John Walker (1674–1747) was an English clergyman and ecclesiastical historian, known for his biographical work on the Church of England priests during the English Civil War and Interregnum.
The son of Endymion Walker, he was baptised at St Kerrian's, Exeter, 21 January 1674. His father was mayor of Exeter in 1682. On 19 November 1691 he matriculated at Exeter College, Oxford, he was admitted Fellow on 3 July 1695, and became full Fellow on 4 July 1696 (vacated 1700).
On 16 January 1698 he was ordained deacon by Sir Jonathan Trelawny, then bishop of Exeter; he graduated B.A. on 4 July, and was instituted to the rectory of St Mary Major, Exeter, on 22 August 1698. On 13 October 1699 he graduated M.A. (incorporated at Cambridge, 1702).

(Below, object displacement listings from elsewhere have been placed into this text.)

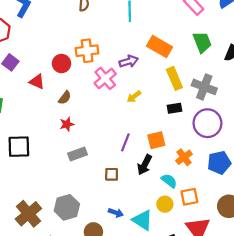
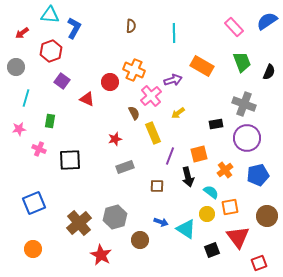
orange cross: (87, 51) -> (134, 70), turned 30
yellow rectangle: (174, 78) -> (153, 133), moved
brown semicircle: (65, 98) -> (134, 113), moved, turned -64
black arrow: (145, 165) -> (188, 177), turned -42

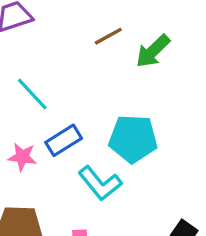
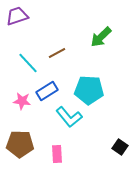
brown line: (108, 36) -> (57, 53), moved

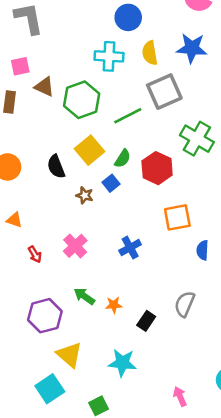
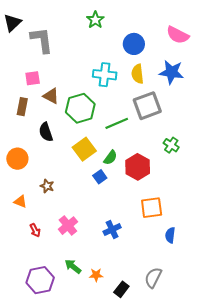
blue circle: (128, 17) -> (134, 44), moved
green cross: (197, 139) -> (171, 145), size x0.6
black semicircle: (56, 167) -> (46, 132), moved
brown star: (85, 195) -> (47, 186), moved

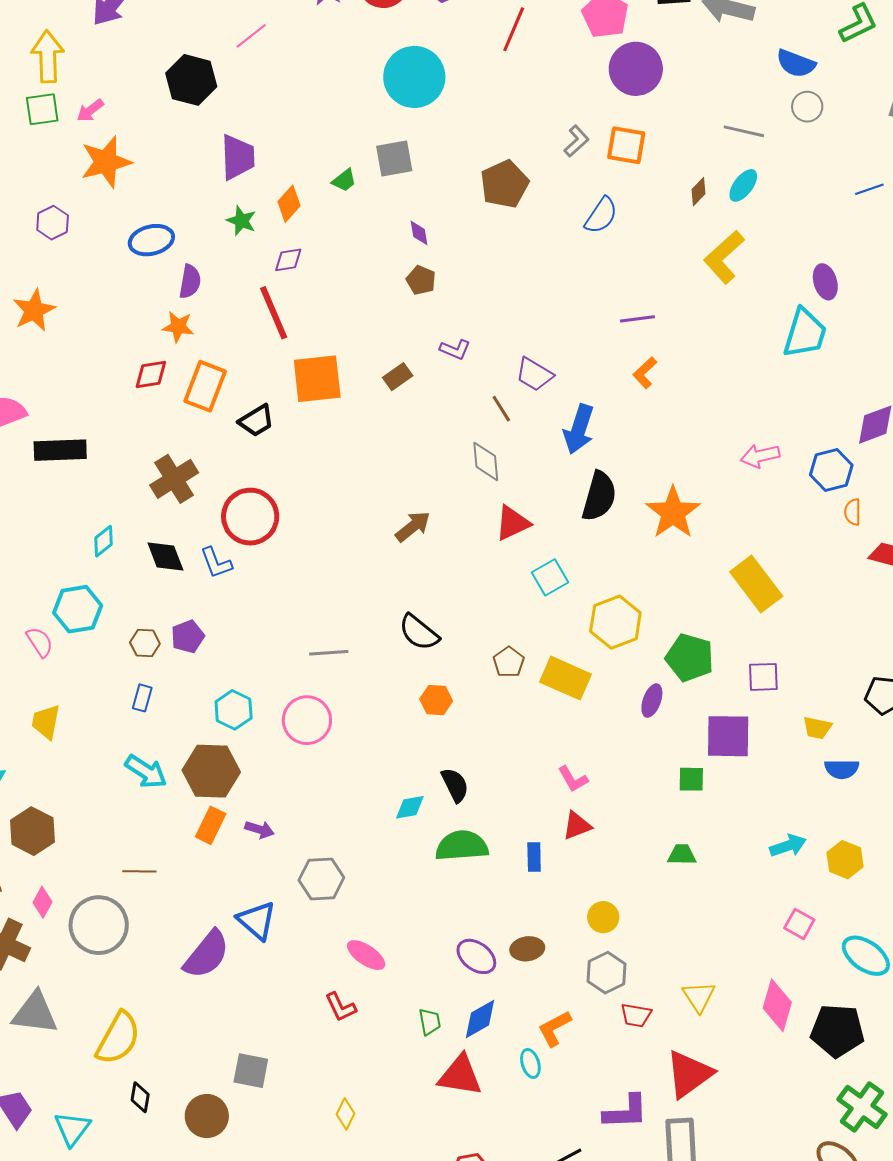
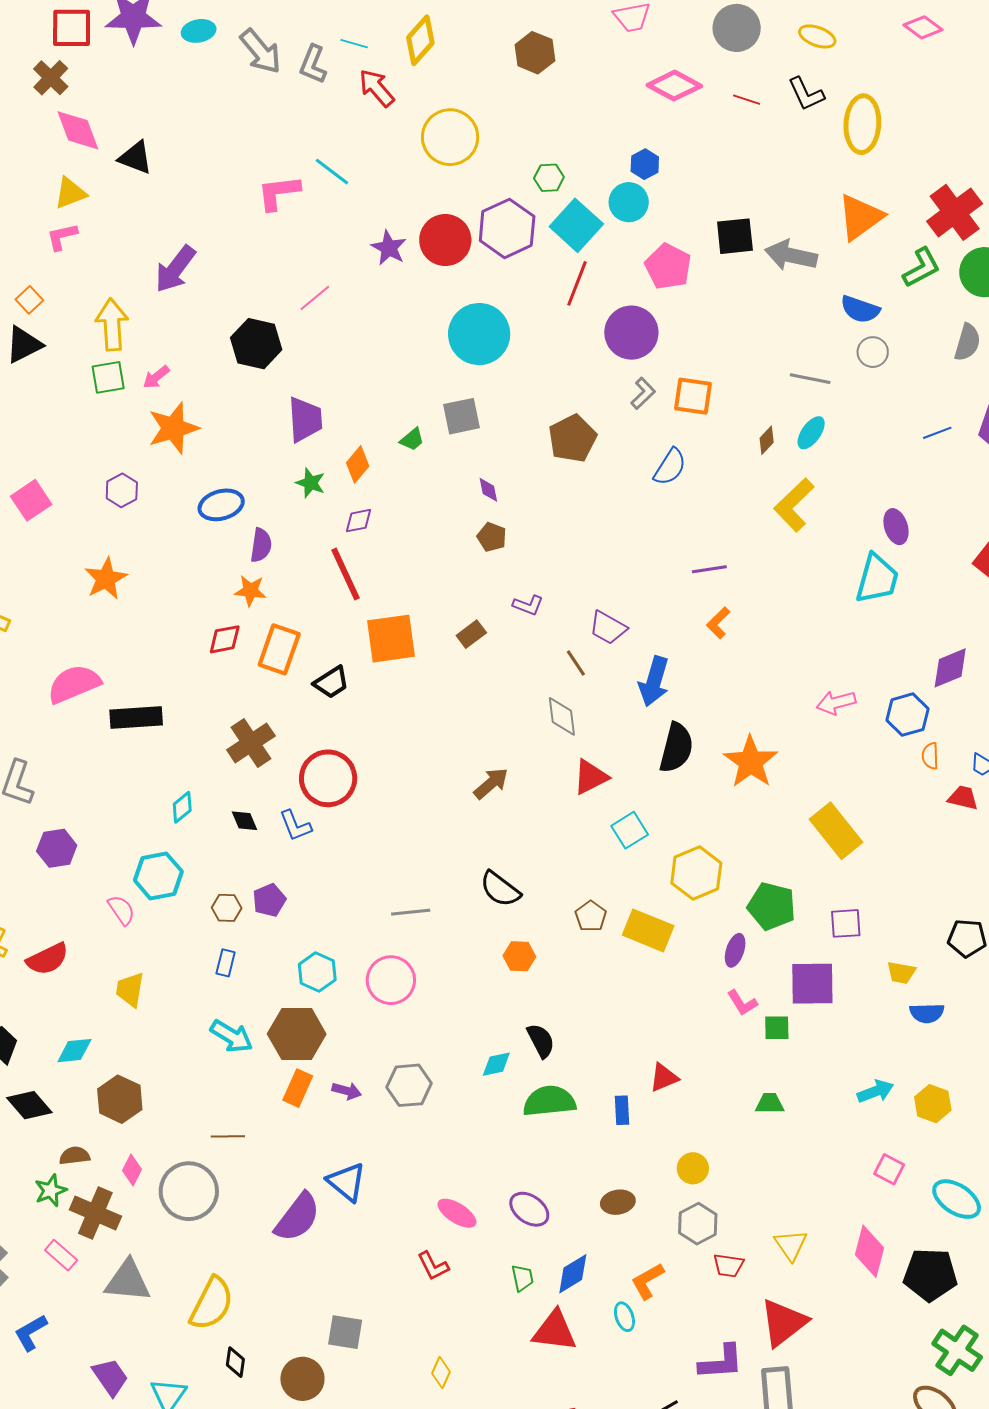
purple circle: (636, 69) -> (631, 333), moved
black diamond: (165, 556) -> (245, 821), size x0.7
pink L-shape: (573, 779) -> (742, 1003), moved
gray hexagon: (321, 879) -> (409, 1085), moved
purple ellipse: (476, 956) -> (529, 1209), moved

By diploma of 7 December 1714 Walker was made D.D. at Oxford, and on 20 December he was appointed to a prebend at Exeter. On 17 October 1720 he was instituted to the rectory of Upton Pyne, Devon, on the presentation of Hugh Stafford, and here he ended his days. He died in June 1747, and was buried (20 June) in his churchyard, near the east end of the north aisle of the church. He had married at Exeter Cathedral, on 17 November 1704, Martha Brooking, who died on 12 September 1748, aged 67.
The publication of Edmund Calamy's Account (1702–1713), on the nonconformist ministers silenced and ejected after the 1660 English Restoration, suggested to Charles Goodall and to Walker a similar work on the deprived and sequestered clergy. Goodall advertised for information in the London Gazette; finding that Walker was engaged on a similar task, he passed on the materials he had collected.